Like The Constant Gardener, which aimed to alert a mass audience to pharmaceutical companies’ wrongdoing in the developing world, the new novel has a basically unimpeachable message. With help from Michela Wrong, the International Crisis Group and ‘Stephen Carter, my indefatigable researcher’, le Carré has assembled a thick file on eastern Congo, and his narrative is packed with mini-lectures on the region. His rundowns of the civil wars and humanitarian crises (four million dead) triggered by the Rwandan genocide, and of the struggles for the DRC’s coltan reserves, are, however, more interesting and sobering than the story’s main argument, which is that foreigners planning coups in resource-rich African nations do not always have the inhabitants’ interests at heart. As with The Constant Gardener, too, the seriousness is undermined by le Carré’s insistence on cutting to the heart of Africa and Africans.
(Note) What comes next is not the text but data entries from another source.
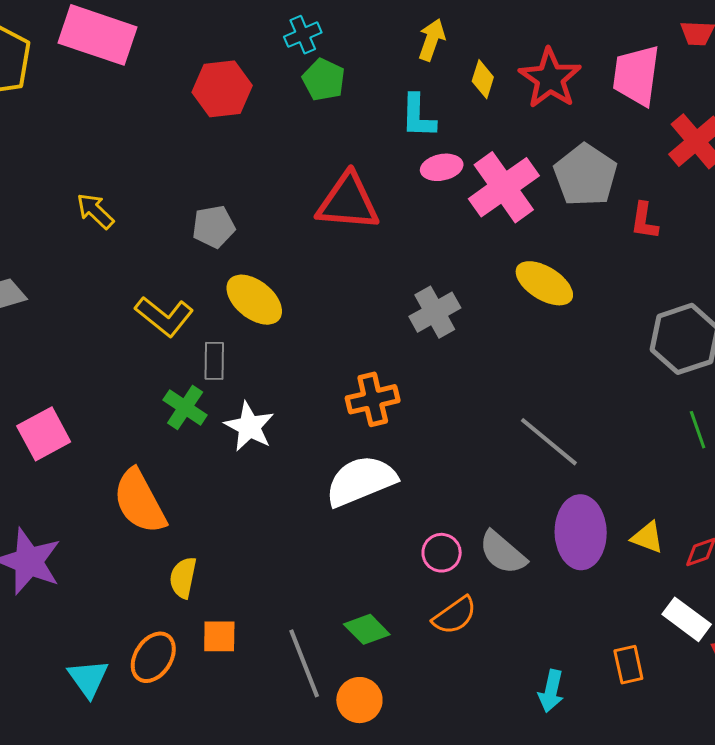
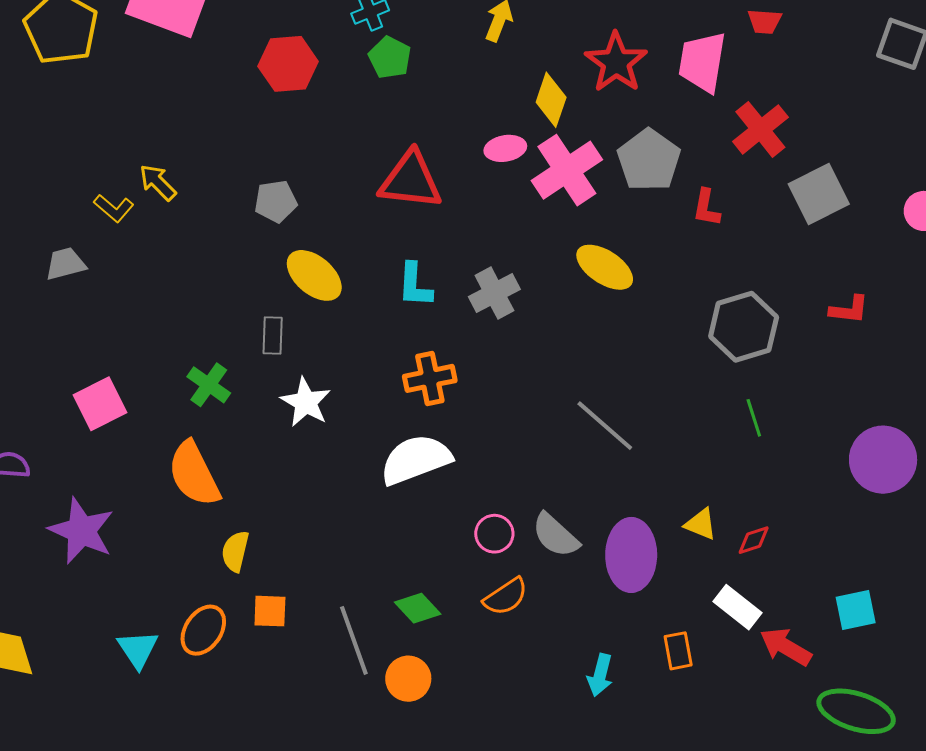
yellow diamond: (483, 79) -> (551, 100), moved, size x1.4
cyan L-shape: (418, 116) -> (415, 285), moved
yellow L-shape: (164, 316) -> (114, 208), moved, size x0.7
green cross: (185, 407) -> (209, 385), moved
purple ellipse: (581, 532) -> (631, 555), moved

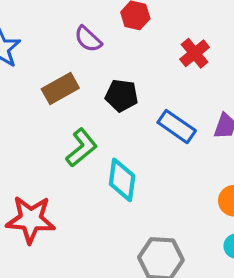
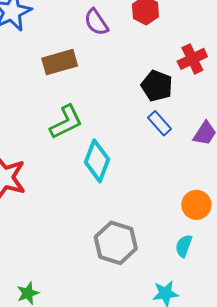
black pentagon: (122, 95) -> (157, 86), moved
blue rectangle: (177, 127) -> (160, 123), size x0.7

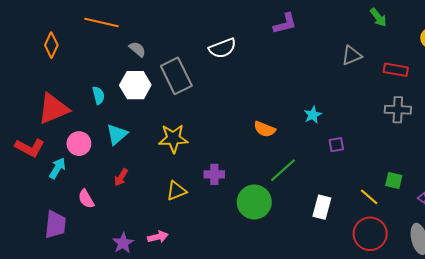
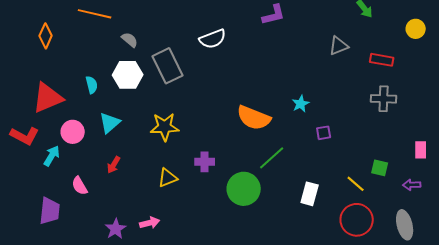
orange semicircle: (265, 129) -> (254, 118), size x1.6

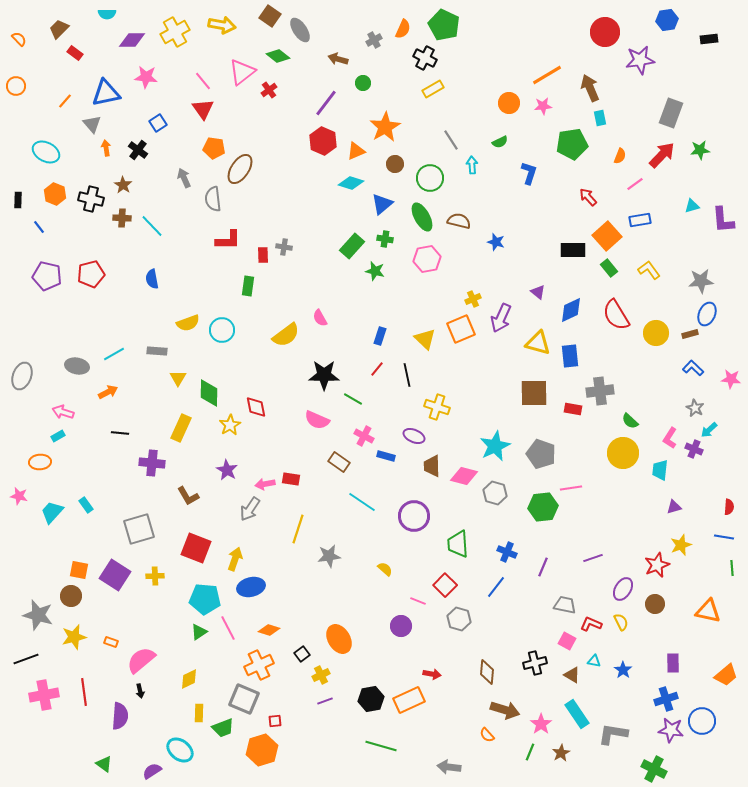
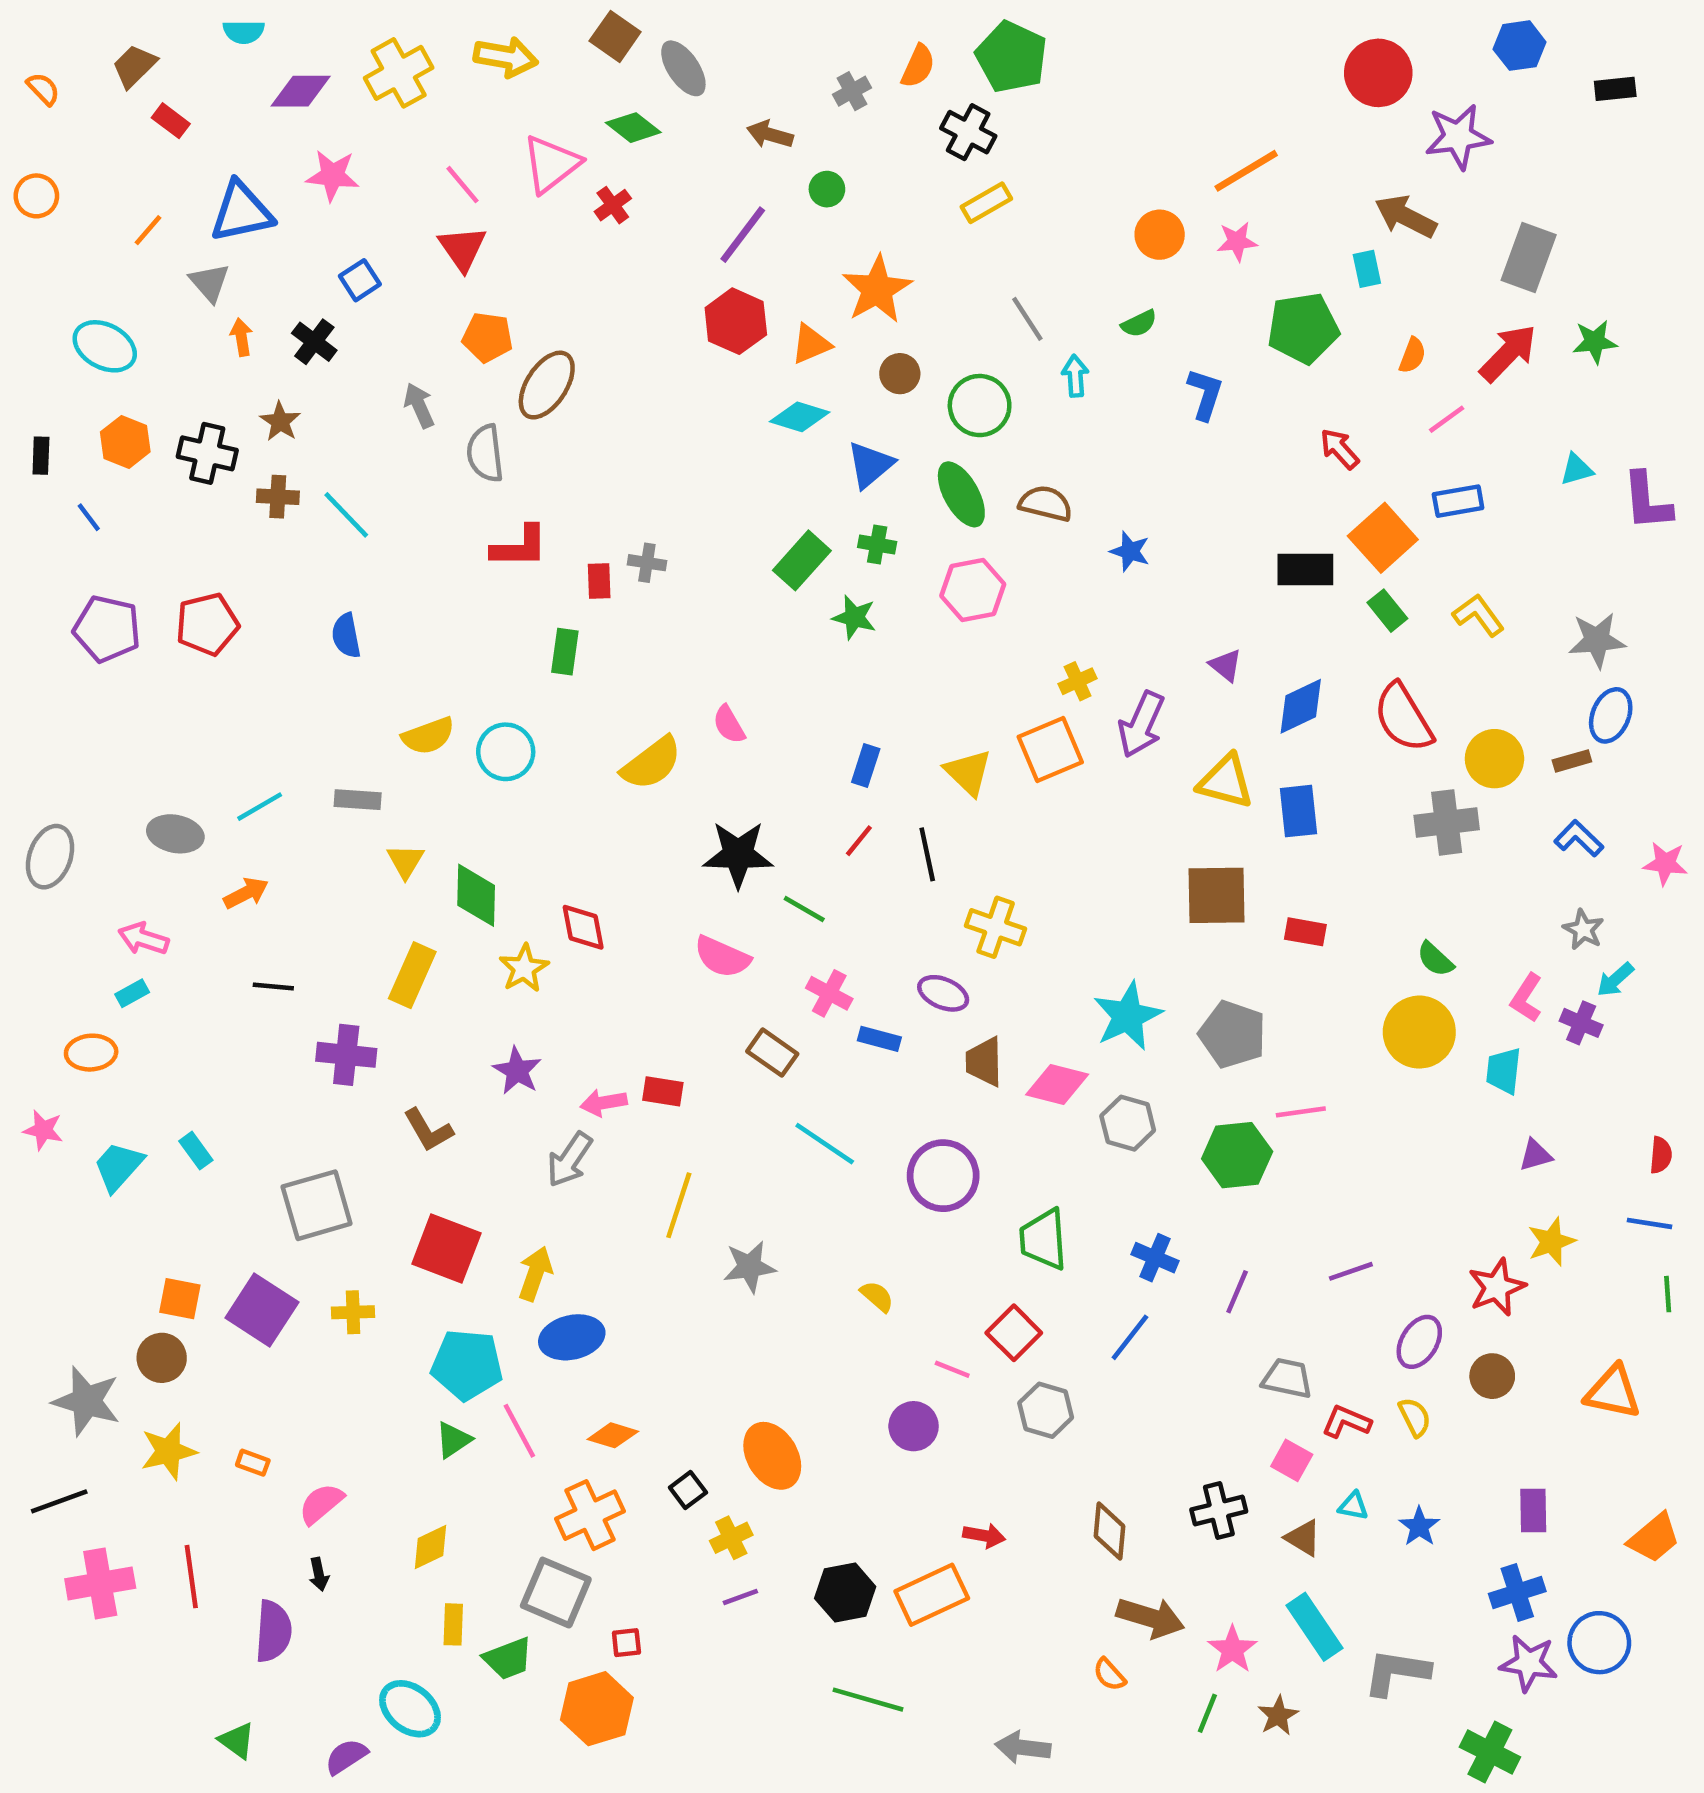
brown arrow: (590, 88) -> (1406, 216), moved, turned -40
gray cross: (600, 391) -> (1447, 822), moved
pink semicircle: (141, 660) -> (321, 1504), size x0.7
The earlier novel brings on shrewd crones and grizzled aid worker types and gives them such lines as: ‘The whole of Africa, that’s one big gender fight, man.’ Salvo can provide similar insights on his own, and the first-person depiction of his slowly awakening African consciousness is a little embarrassing.
Even so, speaking as a le Carré bore, there’s something hypnotic about watching the novelist give his character soothingly familiar attributes (well-honed spy-skills, an admiration for T.E. Lawrence) and then scramble to explain how he got them (a ‘One-Day Course’, a patriotic teacher at the Catholic orphanage in Sussex). An odd levity also seizes the narrative from time to time – even, or especially, when le Carré issues denunciations – and many scenes have a dreamlike atmosphere. In one of them, Salvo goes to a restaurant, where he notices ‘a dapper professional gentleman, perhaps retired, and diminutive in stature’: it could almost be George Smiley. Some loud men in blazers turn up, wives in tow. ‘They hailed from Rickmansworth,’ Salvo learns from their noisy conversation as they settle in, ‘and they called it Ricky.’ The loud talk continues: The Mikado was crap, the Japanese are not nice, someone’s gynaecologist has ‘made a total balls, but never mind’. Then – as Salvo comes to remember during later moments of moral choice – the shy retired gentleman of le Carré’s age shows that he shares his creator’s disposition by shaming these people, ‘all clearly accustomed to life’s good things’, into lowering their voices. ‘I will speak,’ he says. ‘I owe it to myself.’